GELİR DAĞILIMINDAKİ ADALETSİZLİK TERÖRİZME ZEMİN OLUŞTURUYOR
Son dönemlerde tüm dünyada artan terörizmin temel nedenlerinden birisinin de gelir dağılımındaki adaletsizlik olduğunu ifade etmek yanlış olmayacak. Dünyadaki zenginliklerin büyük bir kısmının belirli ülkelerde toplanması, geri kalan ülkelerin çok küçük bir pay alması, fakirlik, geleceğe yönelik umutsuzluk gibi olumsuzluklar terörist faaliyetlerin gelişmesi için uygun bir zemin hazırlıyor. Dünyadaki gelir dağılımı adaletsizliğini kendi adalet sistemleriye değiştirmeye çalışan bireyler ve örgütler ortaya çıkıyor. Dünya ekonomisi ve barışına bu kadar olumsuz etkilerde bulunan gelir dağılımındaki adaletsizliğin azaltılması, ülkelerin ve dünyanın önündeki en önemli gündem maddelerinin başında gelmesi gerekiyor. Fakat aynı zamanda çözülmesi en zor konulardan birisi olan bu konuya yeteri kadar önem verildiğini ifade etmek maalesef değil.
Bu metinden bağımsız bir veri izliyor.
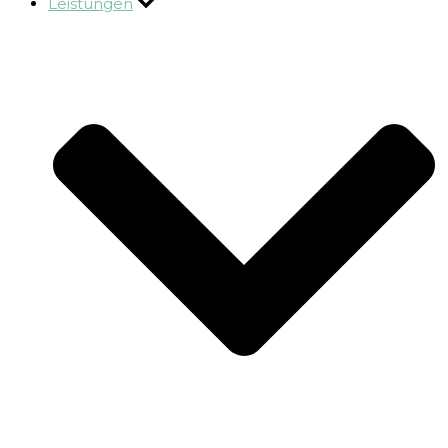
Leistungen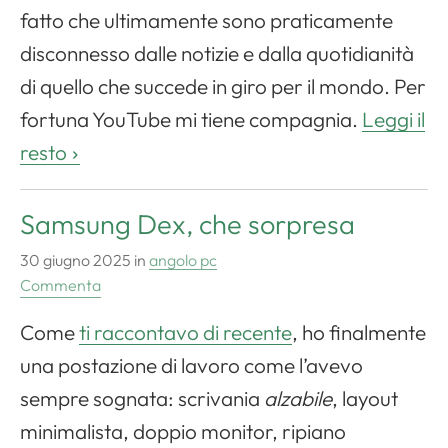
fatto che ultimamente sono praticamente
disconnesso dalle notizie e dalla quotidianità
di quello che succede in giro per il mondo. Per
fortuna YouTube mi tiene compagnia.
Leggi il
resto
Samsung Dex, che sorpresa
30 giugno 2025
in
angolo pc
Commenta
Come
ti raccontavo di recente
, ho finalmente
una postazione di lavoro come l’avevo
sempre sognata: scrivania
alzabile
, layout
minimalista, doppio monitor, ripiano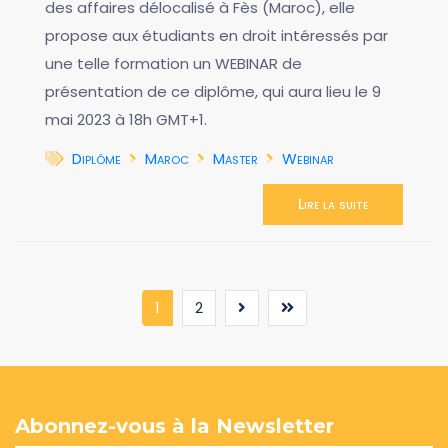
des affaires délocalisé à Fès (Maroc), elle
propose aux étudiants en droit intéressés par
une telle formation un WEBINAR de
présentation de ce diplôme, qui aura lieu le 9
mai 2023 à 18h GMT+1.
Diplôme
Maroc
Master
Webinar
Lire la suite
(current)
1
2
Abonnez-vous à la Newsletter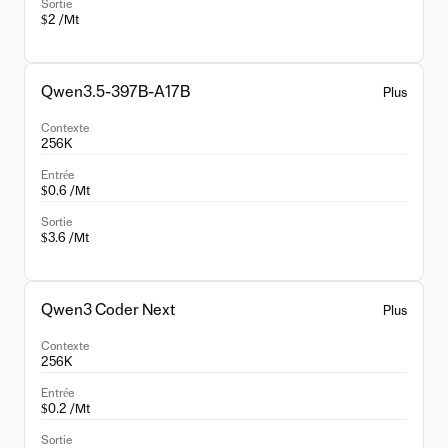
Sortie
$2 /Mt
Qwen3.5-397B-A17B
Plus
Contexte
256K
Entrée
$0.6 /Mt
Sortie
$3.6 /Mt
Qwen3 Coder Next
Plus
Contexte
256K
Entrée
$0.2 /Mt
Sortie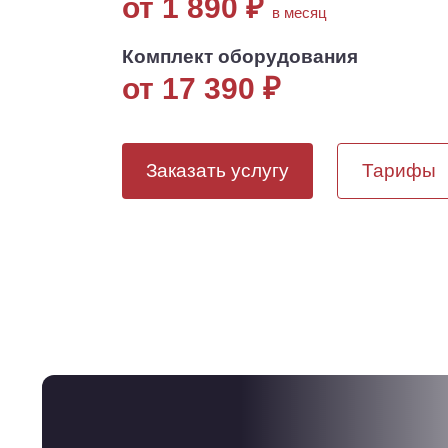
от 1 890
₽
в месяц
Комплект оборудования
от 17 390
₽
Заказать услугу
Тарифы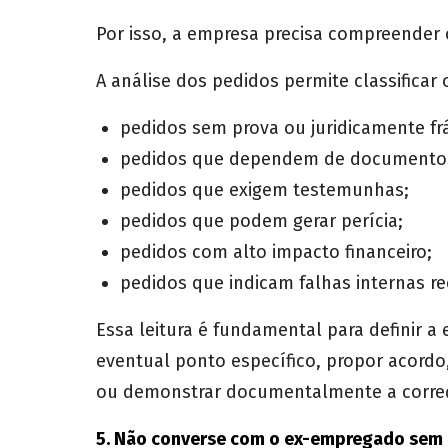
Por isso, a empresa precisa compreender 
A análise dos pedidos permite classificar o
pedidos sem prova ou juridicamente frá
pedidos que dependem de documento
pedidos que exigem testemunhas;
pedidos que podem gerar perícia;
pedidos com alto impacto financeiro;
pedidos que indicam falhas internas re
Essa leitura é fundamental para definir a
eventual ponto específico, propor acordo,
ou demonstrar documentalmente a correç
5. Não converse com o ex-empregado sem o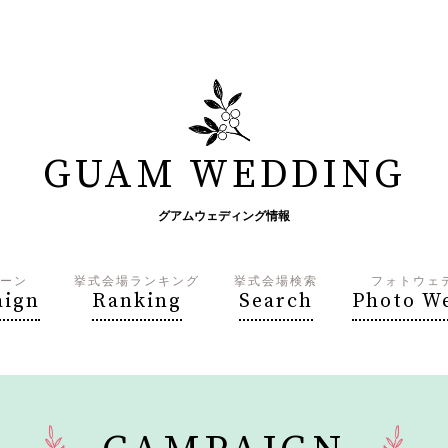
GUAM WEDDING
グアムウェディング情報
ーン
挙式会場ランキング
挙式会場検索
フォトウェ
ign
Ranking
Search
Photo W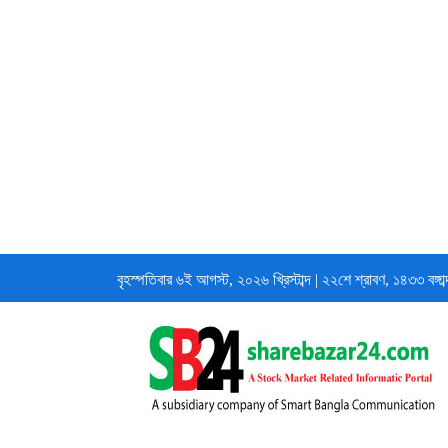
বৃহস্পতিবার
৬ই আগস্ট, ২০২৬ খ্রিস্টাব্দ
|
২২শে শ্রাবণ, ১৪৩৩ বঙ্গাব্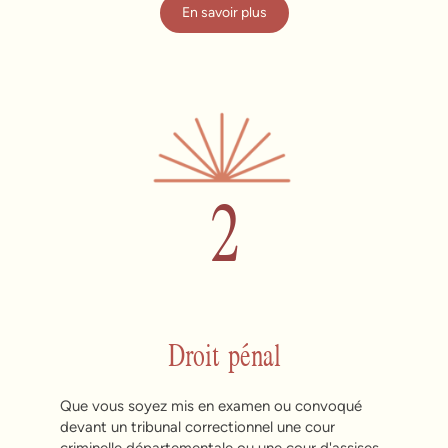
En savoir plus
2
Droit pénal
Que vous soyez mis en examen ou convoqué
devant un tribunal correctionnel une cour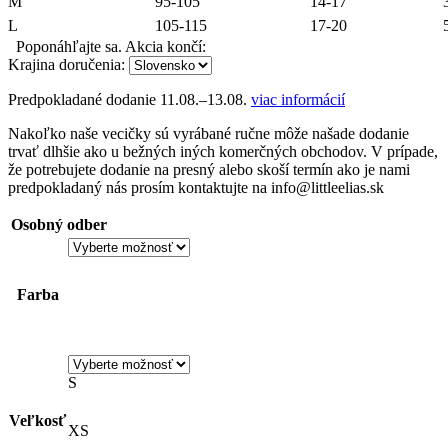
M
95-105
14-17
L
105-115
17-20
Poponáhľajte sa. Akcia končí:
Krajina doručenia:
Predpokladané dodanie
11.08.–13.08.
viac informácií
Nakoľko naše vecičky sú vyrábané ručne môže našade dodanie
trvať dlhšie ako u bežných iných komerčných obchodov. V prípade,
že potrebujete dodanie na presný alebo skoší termín ako je nami
predpokladaný nás prosím kontaktujte na info@littleelias.sk
Osobný odber
Farba
S
Veľkosť
XS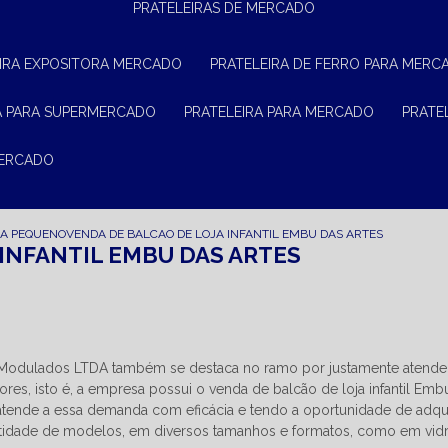
PRATELEIRAS DE MERCADO
EIRA EXPOSITORA MERCADO
PRATELEIRA DE FERRO PARA MERC
RA PARA SUPERMERCADO
PRATELEIRA PARA MERCADO
PRAT
MERCADO
JA PEQUENO
VENDA DE BALCAO DE LOJA INFANTIL EMBU DAS ARTES
 INFANTIL EMBU DAS ARTES
n Modulados LTDA também se destaca no ramo por justamente atende
s, isto é, a empresa possui o venda de balcão de loja infantil Emb
atende a essa demanda com eficácia e tendo a oportunidade de adqui
idade de modelos, em diversos tamanhos e formatos, como em vidr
GELİR DAĞILIMINDA ADALET SAĞLAMAK ÖNCELİKLİ HEDEF OLMALI
Ekonomi politikaları genelde kişi başına düşen ortalama geliri yükseltmeyi hedefler. Fakat ülkedeki toplam gelirin nüfusun az bir kesiminin elinde yoğunlaşması yerine geniş bir kesime adil bir şekilde dağıtılması bundan daha fazla önem taşıyor. Bir ekonomide yaratılan gelirin ülke nüfusu arasında adaletli dağıtılması, vergilerin adaletli alınması, geliri düşük olandan daha az, geliri yüksek olandan daha fazla vergi alınması, alınan vergilerin istihdam yaratan alanlara kanalize edilmesi, yeni istihdam olanaklarının geliştirilmesi, iş ve çalışma alanındaki düzenlemelerin uluslararası çalışma örgütünün kurallarına uygun yapılması, dünyada halen önemli bir sorun olan cinsiyet ayrımcılığının azaltılması gibi konular gelir eşitsizliğinin azaltılabilmesi için önem taşıyor. Gelir dağılımında adalet, ülkelerdeki ve dünyadaki istikrar için hayati önem taşıyor. Gelir eşitsizliğinin azaltılabilmesi için OECD gibi uluslararası kuruluşlara ve ulusal hükümetlere büyük sorumluluk düşüyor. Gelir eşitsizliğini azaltabilen ülkeler daha fazla büyüyebiliyor. Bu nedenle kişi başına düşen geliri artırmanın yanı sıra elde edilen bu gelirin geniş bir kesime ve adaletli bir şekilde dağıtılmasına yönelik tutarlı politika ve uygulamalar geliştirilmesi gerekiyor.